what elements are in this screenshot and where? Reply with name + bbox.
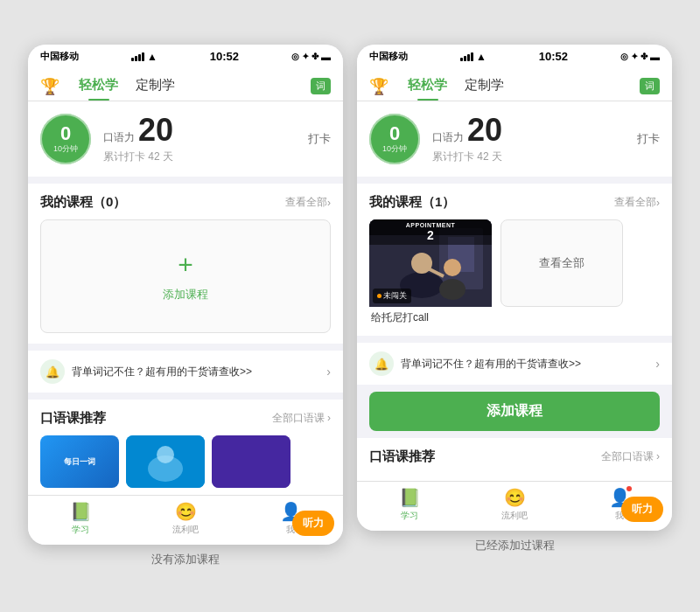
right-header-info: 口语力 20 累计打卡 42 天 bbox=[432, 115, 625, 164]
wifi-icon: ▲ bbox=[147, 51, 158, 63]
left-nav-study[interactable]: 📗 学习 bbox=[28, 501, 133, 536]
right-courses-link-text: 查看全部 bbox=[614, 195, 656, 210]
right-status-icons: ◎ ✦ ✤ ▬ bbox=[620, 52, 660, 62]
left-banner[interactable]: 🔔 背单词记不住？超有用的干货请查收>> › bbox=[28, 351, 343, 393]
left-caption: 没有添加课程 bbox=[151, 552, 220, 567]
left-rec-card-3[interactable] bbox=[212, 435, 290, 488]
left-circle-timer: 0 10分钟 bbox=[40, 114, 91, 164]
left-status-bar: 中国移动 ▲ 10:52 ◎ ✦ ✤ ▬ bbox=[28, 45, 343, 66]
left-phone: 中国移动 ▲ 10:52 ◎ ✦ ✤ ▬ bbox=[28, 45, 343, 545]
left-tab-custom[interactable]: 定制学 bbox=[127, 72, 184, 101]
right-bell-icon: 🔔 bbox=[369, 351, 394, 376]
left-nav-study-icon: 📗 bbox=[70, 501, 92, 522]
left-score-label: 口语力 bbox=[103, 130, 135, 145]
right-banner-arrow: › bbox=[655, 357, 660, 371]
left-signal bbox=[131, 52, 144, 61]
left-empty-course[interactable]: + 添加课程 bbox=[40, 219, 331, 333]
right-daka-btn[interactable]: 打卡 bbox=[637, 131, 660, 147]
right-course-cards: Appointment 2 未闯关 给托尼打call 查看全 bbox=[369, 219, 660, 325]
right-courses-link[interactable]: 查看全部 › bbox=[614, 195, 660, 210]
left-rec-img-3 bbox=[212, 435, 290, 488]
right-course-title: 给托尼打call bbox=[369, 310, 492, 325]
left-score-row: 口语力 20 bbox=[103, 115, 296, 146]
left-courses-link[interactable]: 查看全部 › bbox=[285, 195, 331, 210]
right-nav-study[interactable]: 📗 学习 bbox=[357, 487, 462, 522]
right-nav-fluent-label: 流利吧 bbox=[501, 510, 528, 522]
right-nav-fluent-icon: 😊 bbox=[504, 487, 526, 508]
right-course-thumb: Appointment 2 未闯关 bbox=[369, 219, 492, 307]
right-nav-study-label: 学习 bbox=[401, 510, 418, 522]
right-nav-study-icon: 📗 bbox=[399, 487, 421, 508]
left-banner-text: 背单词记不住？超有用的干货请查收>> bbox=[72, 365, 319, 379]
left-header-card: 0 10分钟 口语力 20 累计打卡 42 天 打卡 bbox=[28, 101, 343, 177]
right-dict-btn[interactable]: 词 bbox=[640, 78, 660, 94]
left-bell-icon: 🔔 bbox=[40, 359, 65, 384]
signal-bar-3 bbox=[138, 54, 141, 61]
main-container: 中国移动 ▲ 10:52 ◎ ✦ ✤ ▬ bbox=[14, 31, 686, 581]
gps-icon: ✦ bbox=[302, 52, 309, 61]
right-tab-custom[interactable]: 定制学 bbox=[456, 72, 513, 101]
right-carrier: 中国移动 bbox=[369, 50, 408, 63]
right-courses-header: 我的课程（1） 查看全部 › bbox=[369, 194, 660, 211]
left-rec-card-1[interactable]: 每日一词 bbox=[40, 435, 119, 488]
right-add-course-btn[interactable]: 添加课程 bbox=[369, 392, 660, 431]
right-unlocked-badge: 未闯关 bbox=[373, 289, 411, 303]
left-phone-wrapper: 中国移动 ▲ 10:52 ◎ ✦ ✤ ▬ bbox=[28, 45, 343, 567]
left-tab-easy[interactable]: 轻松学 bbox=[70, 72, 127, 101]
right-nav-dot bbox=[626, 486, 632, 491]
left-recommend-link[interactable]: 全部口语课 › bbox=[272, 411, 331, 426]
right-nav-fluent[interactable]: 😊 流利吧 bbox=[462, 487, 567, 522]
left-daka-btn[interactable]: 打卡 bbox=[308, 131, 331, 147]
right-see-all-card[interactable]: 查看全部 bbox=[500, 219, 623, 307]
left-time: 10:52 bbox=[210, 50, 239, 63]
left-courses-chevron: › bbox=[327, 197, 331, 209]
left-nav-fluent-icon: 😊 bbox=[175, 501, 197, 522]
left-recommend-section: 口语课推荐 全部口语课 › 每日一词 bbox=[28, 400, 343, 495]
left-courses-link-text: 查看全部 bbox=[285, 195, 327, 210]
left-status-icons: ◎ ✦ ✤ ▬ bbox=[291, 52, 331, 62]
right-course-card-main[interactable]: Appointment 2 未闯关 给托尼打call bbox=[369, 219, 492, 325]
right-recommend-title: 口语课推荐 bbox=[369, 449, 435, 465]
r-sig-1 bbox=[460, 58, 463, 61]
left-nav-fluent-label: 流利吧 bbox=[172, 524, 199, 536]
left-banner-arrow: › bbox=[326, 365, 331, 379]
left-add-label: 添加课程 bbox=[163, 287, 208, 303]
right-hearing-btn[interactable]: 听力 bbox=[621, 497, 663, 522]
left-score-value: 20 bbox=[138, 115, 173, 146]
right-bt-icon: ✤ bbox=[640, 52, 648, 61]
left-carrier: 中国移动 bbox=[40, 50, 79, 63]
right-courses-section: 我的课程（1） 查看全部 › bbox=[357, 184, 672, 336]
right-wifi-icon: ▲ bbox=[476, 51, 486, 63]
left-recommend-link-text: 全部口语课 bbox=[272, 412, 325, 424]
left-courses-header: 我的课程（0） 查看全部 › bbox=[40, 194, 331, 211]
right-header-card: 0 10分钟 口语力 20 累计打卡 42 天 打卡 bbox=[357, 101, 672, 177]
left-recommend-cards: 每日一词 bbox=[40, 435, 331, 488]
svg-rect-3 bbox=[212, 435, 290, 488]
right-status-bar: 中国移动 ▲ 10:52 ◎ ✦ ✤ ▬ bbox=[357, 45, 672, 66]
left-wifi: ▲ bbox=[131, 51, 158, 63]
right-signal bbox=[460, 52, 473, 61]
right-recommend-header: 口语课推荐 全部口语课 › bbox=[369, 449, 660, 465]
left-nav-tabs: 🏆 轻松学 定制学 词 bbox=[28, 66, 343, 101]
left-rec-card-2[interactable] bbox=[126, 435, 205, 488]
right-score-row: 口语力 20 bbox=[432, 115, 625, 146]
left-header-info: 口语力 20 累计打卡 42 天 bbox=[103, 115, 296, 164]
right-courses-title: 我的课程（1） bbox=[369, 194, 455, 211]
left-recommend-chevron: › bbox=[327, 412, 331, 424]
left-hearing-btn[interactable]: 听力 bbox=[292, 511, 334, 536]
left-nav-fluent[interactable]: 😊 流利吧 bbox=[133, 501, 238, 536]
bt-icon: ✤ bbox=[312, 52, 318, 61]
right-nav-tabs: 🏆 轻松学 定制学 词 bbox=[357, 66, 672, 101]
left-recommend-header: 口语课推荐 全部口语课 › bbox=[40, 410, 331, 427]
right-score-label: 口语力 bbox=[432, 130, 464, 145]
left-add-icon: + bbox=[178, 250, 193, 280]
right-appointment-num: 2 bbox=[372, 228, 489, 242]
right-tab-easy[interactable]: 轻松学 bbox=[399, 72, 456, 101]
right-recommend-link[interactable]: 全部口语课 › bbox=[601, 449, 660, 464]
right-banner[interactable]: 🔔 背单词记不住？超有用的干货请查收>> › bbox=[357, 343, 672, 385]
right-phone: 中国移动 ▲ 10:52 ◎ ✦ ✤ ▬ bbox=[357, 45, 672, 531]
signal-bar-1 bbox=[131, 58, 134, 61]
left-dict-btn[interactable]: 词 bbox=[311, 78, 331, 94]
left-recommend-title: 口语课推荐 bbox=[40, 410, 106, 427]
left-timer-label: 10分钟 bbox=[53, 143, 78, 155]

• [TASK TO COMPLETE] Pull every line containing "status" from the data.

• [OUTPUT OF THE TASK]
right-status-icons: ◎ ✦ ✤ ▬ bbox=[620, 52, 660, 62]
left-status-bar: 中国移动 ▲ 10:52 ◎ ✦ ✤ ▬ bbox=[28, 45, 343, 66]
left-status-icons: ◎ ✦ ✤ ▬ bbox=[291, 52, 331, 62]
right-status-bar: 中国移动 ▲ 10:52 ◎ ✦ ✤ ▬ bbox=[357, 45, 672, 66]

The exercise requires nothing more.